| WORK ORDER |
In how many lines of the data below does the word "consejero" appear? Reply with the number and nothing more.

Start of EXTRACTED MATERIAL

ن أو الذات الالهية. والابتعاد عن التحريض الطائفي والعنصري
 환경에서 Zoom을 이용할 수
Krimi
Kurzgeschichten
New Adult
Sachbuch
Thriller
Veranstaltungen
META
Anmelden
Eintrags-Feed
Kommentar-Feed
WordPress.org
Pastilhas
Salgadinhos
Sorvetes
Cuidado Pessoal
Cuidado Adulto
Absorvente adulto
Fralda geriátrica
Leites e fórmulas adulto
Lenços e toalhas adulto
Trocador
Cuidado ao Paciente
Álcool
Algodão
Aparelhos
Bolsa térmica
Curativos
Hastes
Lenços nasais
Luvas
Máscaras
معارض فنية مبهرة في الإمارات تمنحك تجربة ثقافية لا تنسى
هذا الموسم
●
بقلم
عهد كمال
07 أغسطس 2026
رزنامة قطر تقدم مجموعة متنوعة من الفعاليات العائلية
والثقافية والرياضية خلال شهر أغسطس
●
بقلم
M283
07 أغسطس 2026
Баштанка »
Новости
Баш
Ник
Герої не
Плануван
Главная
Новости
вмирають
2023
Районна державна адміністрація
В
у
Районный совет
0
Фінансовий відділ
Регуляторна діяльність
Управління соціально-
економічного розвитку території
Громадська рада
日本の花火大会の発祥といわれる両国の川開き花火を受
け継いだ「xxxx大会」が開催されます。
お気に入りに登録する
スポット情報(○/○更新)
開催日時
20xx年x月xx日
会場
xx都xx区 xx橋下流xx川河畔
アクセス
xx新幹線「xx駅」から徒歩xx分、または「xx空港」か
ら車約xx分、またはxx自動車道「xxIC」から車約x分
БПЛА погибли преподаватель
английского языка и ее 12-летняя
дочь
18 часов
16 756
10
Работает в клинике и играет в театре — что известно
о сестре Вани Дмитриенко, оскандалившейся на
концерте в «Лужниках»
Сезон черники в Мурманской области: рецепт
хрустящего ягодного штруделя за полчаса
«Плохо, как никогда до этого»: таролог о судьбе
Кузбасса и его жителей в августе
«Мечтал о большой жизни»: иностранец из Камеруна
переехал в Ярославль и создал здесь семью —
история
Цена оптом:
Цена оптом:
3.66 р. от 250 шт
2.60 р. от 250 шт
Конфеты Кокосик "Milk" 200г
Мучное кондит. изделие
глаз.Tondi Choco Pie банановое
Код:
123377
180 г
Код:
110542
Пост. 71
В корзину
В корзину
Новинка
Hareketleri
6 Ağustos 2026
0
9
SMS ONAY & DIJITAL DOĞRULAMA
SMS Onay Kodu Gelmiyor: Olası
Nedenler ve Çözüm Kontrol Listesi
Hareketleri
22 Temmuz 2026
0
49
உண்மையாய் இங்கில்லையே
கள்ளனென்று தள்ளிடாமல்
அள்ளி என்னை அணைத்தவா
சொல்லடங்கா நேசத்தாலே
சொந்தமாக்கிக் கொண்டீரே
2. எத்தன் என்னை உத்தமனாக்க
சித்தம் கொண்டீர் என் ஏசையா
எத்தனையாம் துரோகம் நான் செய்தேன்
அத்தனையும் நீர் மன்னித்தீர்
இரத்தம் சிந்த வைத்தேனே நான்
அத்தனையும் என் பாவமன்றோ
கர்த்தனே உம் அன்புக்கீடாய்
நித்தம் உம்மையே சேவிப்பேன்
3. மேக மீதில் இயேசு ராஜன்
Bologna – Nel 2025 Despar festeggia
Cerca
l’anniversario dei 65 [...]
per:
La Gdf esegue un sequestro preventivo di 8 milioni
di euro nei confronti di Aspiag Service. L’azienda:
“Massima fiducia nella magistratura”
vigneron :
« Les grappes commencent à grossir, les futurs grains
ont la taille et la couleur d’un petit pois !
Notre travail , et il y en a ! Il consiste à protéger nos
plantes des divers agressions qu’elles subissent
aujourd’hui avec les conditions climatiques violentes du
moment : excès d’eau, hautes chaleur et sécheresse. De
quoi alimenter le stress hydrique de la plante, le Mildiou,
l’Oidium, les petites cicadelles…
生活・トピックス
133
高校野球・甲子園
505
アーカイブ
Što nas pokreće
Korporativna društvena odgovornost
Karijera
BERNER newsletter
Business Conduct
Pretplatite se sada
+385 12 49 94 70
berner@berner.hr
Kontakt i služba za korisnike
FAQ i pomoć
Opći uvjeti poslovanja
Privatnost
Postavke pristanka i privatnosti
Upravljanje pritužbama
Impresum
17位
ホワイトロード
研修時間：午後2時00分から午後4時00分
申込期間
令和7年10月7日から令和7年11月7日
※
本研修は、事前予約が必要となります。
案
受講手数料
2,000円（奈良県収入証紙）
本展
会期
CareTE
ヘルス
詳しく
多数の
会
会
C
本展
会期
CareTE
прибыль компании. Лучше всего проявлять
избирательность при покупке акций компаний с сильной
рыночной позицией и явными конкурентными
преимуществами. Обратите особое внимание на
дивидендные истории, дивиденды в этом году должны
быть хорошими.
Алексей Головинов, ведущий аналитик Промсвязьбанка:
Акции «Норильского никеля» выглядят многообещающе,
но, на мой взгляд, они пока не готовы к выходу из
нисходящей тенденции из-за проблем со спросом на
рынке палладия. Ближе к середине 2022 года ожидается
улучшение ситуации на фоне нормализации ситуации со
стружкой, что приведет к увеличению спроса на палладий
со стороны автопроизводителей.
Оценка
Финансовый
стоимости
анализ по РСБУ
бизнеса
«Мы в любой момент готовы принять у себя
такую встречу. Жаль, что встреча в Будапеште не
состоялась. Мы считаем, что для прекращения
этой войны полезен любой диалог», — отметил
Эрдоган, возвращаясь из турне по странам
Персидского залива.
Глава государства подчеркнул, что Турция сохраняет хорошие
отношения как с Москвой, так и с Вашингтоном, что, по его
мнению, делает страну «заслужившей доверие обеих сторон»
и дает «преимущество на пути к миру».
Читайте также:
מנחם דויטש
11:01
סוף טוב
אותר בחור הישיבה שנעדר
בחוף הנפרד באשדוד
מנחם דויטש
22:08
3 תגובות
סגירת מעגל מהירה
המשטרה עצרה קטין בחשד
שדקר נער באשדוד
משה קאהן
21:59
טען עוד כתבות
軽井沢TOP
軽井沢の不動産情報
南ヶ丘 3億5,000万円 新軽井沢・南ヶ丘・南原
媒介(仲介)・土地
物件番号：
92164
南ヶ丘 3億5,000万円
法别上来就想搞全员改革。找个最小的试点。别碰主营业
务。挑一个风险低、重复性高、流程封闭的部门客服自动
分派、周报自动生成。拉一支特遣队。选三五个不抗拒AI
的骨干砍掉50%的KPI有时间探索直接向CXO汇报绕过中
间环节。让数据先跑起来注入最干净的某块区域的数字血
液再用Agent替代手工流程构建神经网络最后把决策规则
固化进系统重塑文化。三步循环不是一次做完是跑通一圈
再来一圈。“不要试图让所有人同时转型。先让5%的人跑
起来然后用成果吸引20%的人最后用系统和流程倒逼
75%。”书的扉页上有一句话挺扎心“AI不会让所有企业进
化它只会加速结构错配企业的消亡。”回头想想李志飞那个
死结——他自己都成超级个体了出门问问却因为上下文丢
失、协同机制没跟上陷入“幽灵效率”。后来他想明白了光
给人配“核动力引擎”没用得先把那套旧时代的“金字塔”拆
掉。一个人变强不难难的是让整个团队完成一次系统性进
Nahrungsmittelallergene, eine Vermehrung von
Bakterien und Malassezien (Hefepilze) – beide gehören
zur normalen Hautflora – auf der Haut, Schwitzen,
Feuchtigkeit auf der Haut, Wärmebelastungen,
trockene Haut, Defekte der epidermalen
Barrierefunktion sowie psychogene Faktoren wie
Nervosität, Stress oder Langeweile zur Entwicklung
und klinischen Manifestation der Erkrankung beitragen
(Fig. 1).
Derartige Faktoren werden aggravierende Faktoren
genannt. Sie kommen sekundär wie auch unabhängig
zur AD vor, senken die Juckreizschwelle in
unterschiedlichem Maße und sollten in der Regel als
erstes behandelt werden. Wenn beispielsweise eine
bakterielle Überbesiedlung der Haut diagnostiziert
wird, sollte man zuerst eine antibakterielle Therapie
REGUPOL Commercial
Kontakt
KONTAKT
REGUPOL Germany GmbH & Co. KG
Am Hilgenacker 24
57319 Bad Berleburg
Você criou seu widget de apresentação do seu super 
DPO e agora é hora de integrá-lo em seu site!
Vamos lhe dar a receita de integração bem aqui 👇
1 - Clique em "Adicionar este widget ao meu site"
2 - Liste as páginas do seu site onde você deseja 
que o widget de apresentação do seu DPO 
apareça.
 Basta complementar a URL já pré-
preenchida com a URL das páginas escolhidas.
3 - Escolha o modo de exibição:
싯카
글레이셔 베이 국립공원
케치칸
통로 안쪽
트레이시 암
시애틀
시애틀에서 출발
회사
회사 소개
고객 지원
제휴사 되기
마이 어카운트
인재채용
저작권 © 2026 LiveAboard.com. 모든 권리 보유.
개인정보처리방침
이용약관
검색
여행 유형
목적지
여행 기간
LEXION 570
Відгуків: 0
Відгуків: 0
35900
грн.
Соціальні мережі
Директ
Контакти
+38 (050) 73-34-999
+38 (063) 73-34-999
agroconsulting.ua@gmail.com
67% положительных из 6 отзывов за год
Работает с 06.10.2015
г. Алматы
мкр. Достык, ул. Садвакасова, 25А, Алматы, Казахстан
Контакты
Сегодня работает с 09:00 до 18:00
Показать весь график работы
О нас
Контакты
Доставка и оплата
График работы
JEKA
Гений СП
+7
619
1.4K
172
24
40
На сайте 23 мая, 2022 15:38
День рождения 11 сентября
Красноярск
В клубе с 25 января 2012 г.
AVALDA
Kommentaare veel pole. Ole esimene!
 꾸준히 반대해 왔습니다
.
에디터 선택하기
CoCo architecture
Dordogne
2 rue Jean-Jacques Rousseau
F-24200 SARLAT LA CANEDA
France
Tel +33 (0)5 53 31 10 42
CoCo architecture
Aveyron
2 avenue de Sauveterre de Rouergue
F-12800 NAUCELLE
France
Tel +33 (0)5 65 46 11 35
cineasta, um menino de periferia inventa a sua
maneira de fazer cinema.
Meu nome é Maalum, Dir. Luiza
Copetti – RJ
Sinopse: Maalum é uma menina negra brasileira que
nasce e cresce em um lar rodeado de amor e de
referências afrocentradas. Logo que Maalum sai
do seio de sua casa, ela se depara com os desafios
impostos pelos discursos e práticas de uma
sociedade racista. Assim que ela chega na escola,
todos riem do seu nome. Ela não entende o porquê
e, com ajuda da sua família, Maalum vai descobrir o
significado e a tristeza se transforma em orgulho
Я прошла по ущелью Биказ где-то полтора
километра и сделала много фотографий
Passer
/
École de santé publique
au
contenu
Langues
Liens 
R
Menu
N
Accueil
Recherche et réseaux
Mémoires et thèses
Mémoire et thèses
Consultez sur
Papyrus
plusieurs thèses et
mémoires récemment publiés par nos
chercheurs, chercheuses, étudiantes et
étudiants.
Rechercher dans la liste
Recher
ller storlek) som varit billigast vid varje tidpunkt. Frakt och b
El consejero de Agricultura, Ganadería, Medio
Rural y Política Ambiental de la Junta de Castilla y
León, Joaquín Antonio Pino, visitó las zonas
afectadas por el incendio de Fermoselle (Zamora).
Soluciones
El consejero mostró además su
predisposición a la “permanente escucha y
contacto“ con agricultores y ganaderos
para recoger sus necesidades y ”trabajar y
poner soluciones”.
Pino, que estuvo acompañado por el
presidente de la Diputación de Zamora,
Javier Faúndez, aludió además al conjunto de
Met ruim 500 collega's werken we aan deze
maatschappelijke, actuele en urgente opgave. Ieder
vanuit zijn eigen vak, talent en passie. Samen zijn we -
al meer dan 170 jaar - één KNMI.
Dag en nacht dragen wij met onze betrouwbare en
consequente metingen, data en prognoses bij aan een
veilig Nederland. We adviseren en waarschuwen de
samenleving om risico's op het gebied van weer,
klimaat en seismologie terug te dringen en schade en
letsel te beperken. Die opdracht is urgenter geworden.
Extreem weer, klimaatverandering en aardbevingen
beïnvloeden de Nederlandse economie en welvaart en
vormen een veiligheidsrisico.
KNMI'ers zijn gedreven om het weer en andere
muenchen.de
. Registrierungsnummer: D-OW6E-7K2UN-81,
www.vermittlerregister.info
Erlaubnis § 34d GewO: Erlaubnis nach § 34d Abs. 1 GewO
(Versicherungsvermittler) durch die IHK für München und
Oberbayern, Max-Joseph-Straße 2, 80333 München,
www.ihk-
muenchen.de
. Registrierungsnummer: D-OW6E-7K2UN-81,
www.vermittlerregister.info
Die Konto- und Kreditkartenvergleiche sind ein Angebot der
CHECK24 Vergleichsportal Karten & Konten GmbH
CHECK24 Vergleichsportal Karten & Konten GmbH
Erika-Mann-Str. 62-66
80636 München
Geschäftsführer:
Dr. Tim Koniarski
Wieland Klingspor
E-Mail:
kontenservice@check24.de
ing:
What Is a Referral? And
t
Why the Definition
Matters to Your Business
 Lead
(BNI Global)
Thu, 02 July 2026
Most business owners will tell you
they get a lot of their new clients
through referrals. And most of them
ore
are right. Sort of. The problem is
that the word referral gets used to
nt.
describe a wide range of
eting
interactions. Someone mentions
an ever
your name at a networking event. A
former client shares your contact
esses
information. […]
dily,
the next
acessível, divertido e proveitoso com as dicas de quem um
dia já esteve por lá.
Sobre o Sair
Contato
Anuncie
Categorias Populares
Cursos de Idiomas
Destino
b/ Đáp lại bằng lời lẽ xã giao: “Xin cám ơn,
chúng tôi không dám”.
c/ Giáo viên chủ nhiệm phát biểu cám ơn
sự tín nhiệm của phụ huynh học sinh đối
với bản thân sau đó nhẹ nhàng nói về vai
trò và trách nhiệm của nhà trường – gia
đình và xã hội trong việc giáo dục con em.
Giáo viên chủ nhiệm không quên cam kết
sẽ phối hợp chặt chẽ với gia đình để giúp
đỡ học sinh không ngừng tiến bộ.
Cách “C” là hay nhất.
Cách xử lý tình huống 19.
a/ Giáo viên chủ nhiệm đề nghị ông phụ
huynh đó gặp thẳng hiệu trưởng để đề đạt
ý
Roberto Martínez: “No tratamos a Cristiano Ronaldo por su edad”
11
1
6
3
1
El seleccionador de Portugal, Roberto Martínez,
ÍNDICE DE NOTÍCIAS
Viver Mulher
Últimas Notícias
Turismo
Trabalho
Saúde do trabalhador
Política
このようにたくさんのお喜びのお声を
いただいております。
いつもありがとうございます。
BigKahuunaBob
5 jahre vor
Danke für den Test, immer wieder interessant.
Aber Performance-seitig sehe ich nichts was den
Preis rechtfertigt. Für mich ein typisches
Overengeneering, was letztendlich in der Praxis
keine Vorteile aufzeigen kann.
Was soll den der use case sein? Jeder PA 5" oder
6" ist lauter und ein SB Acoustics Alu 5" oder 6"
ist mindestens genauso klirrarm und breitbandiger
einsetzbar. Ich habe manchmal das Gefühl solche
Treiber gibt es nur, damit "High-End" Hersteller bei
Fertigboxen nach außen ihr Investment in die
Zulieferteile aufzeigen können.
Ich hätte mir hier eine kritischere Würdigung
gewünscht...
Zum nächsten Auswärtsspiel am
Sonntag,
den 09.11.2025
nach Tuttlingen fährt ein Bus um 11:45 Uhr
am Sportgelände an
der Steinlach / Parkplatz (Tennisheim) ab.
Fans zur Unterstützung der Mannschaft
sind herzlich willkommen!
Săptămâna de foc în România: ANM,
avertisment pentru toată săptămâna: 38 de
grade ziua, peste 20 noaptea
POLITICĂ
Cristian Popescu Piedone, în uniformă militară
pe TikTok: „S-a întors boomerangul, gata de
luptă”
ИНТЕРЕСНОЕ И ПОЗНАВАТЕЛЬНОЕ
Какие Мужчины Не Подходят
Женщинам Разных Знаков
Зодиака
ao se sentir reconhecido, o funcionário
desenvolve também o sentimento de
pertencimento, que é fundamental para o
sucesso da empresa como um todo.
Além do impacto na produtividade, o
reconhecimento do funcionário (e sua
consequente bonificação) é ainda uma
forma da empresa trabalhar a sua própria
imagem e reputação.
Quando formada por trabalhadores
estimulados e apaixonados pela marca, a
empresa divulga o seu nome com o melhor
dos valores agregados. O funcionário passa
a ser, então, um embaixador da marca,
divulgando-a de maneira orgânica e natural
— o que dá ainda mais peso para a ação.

End of EXTRACTED MATERIAL

| REPLY |
2